The bee sneakers are themselves a reflection of Peterson’s recent obsession with the buzzy insects. In just over two years, Peterson and his husband, Brian Roest, have evolved from amateur beekeepers to in-demand professionals where two unexpected missions have converged in Detroit: The wants of eating local, and the urgency of bee conservation.

“I tell everybody I caught the bug. I describe it as my yoga, and I can’t do yoga,” Peterson says. “I’m hyper, I just can’t calm myself. But when i go in those beehives, I slow down, I become a part of this amazing world,” Peterson says.

We’re here on the roof of Cobo Center, overlooking downtown Detroit and the Detroit River, where Peterson and Roest have three beehives. They have founded a nonprofit, Bees in the D — a joke that became a brand. The couple lived in Lake Orion for years, where they established their social lives.

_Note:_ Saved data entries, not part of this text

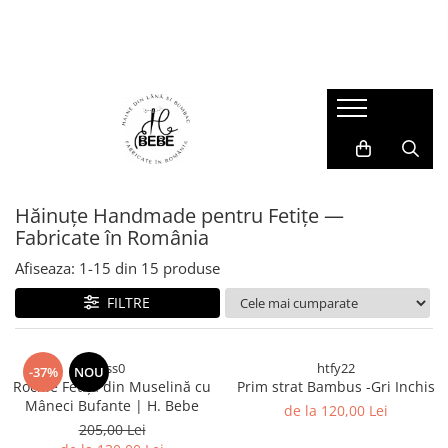
Muselina - Summer Sales
Veste
Hanorace și Jachete
Compleuri și Pantaloni
Salopete
Accesorii Copii
Muselina pentru copii
Veste din Lână
Hanorace din Lana
Compleuri din Lână
Salopete din Lână
Cagule si Manuși Lână
Set mama - copil
Jachete
Pantaloni
Salopete Impermeabile
Căciulițe
Prim strat
Salopete din Bumbac
Hăinuțe Handmade pentru Fetițe —
Fabricate în România
Afiseaza:
1-
15
din
15
produse
FILTRE
sss0
htfy22
-37%
NOU
Rochie Fetița din Muselină cu
Prim strat Bambus -Gri Inchis
Mâneci Bufante | H. Bebe
de la 120,00 Lei
205,00 Lei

When they moved to a condo in Rivertown, their suburban friends quipped they were visiting “the B’s in the D.”

Bees in the D — Peterson serves as educator and handles production, while Roest handles marketing and data — started in 2016 with six hives. In 2017, it grew to 29. This year, the pair is looking to have more than 70 beehives across Detroit. They can be found almost everywhere, at sites in various stages of redevelopment: the Foundation Hotel, Eastern Market, the Renaissance Center, an urban farm in Jefferson-Chalmers, the former Detroit Free Press building.

“You hear about honey being shipped from China that’s not really honey,” Peterson says. “But man, the (homegrown) honey is so good. My honey from Jefferson-Chalmers has a very floral flavor. And then our honey from the top of Cobo has a cinnamon-y flavor.”

The journey began eight years ago when Peterson, an elementary school science teacher — which is still his day job — was asked by his school district to attend a beekeeping workshop on behalf of a garden club. The garden club was interested in bringing more sustainable methods to its own practices, which included creating a healthier ecosystem for bees.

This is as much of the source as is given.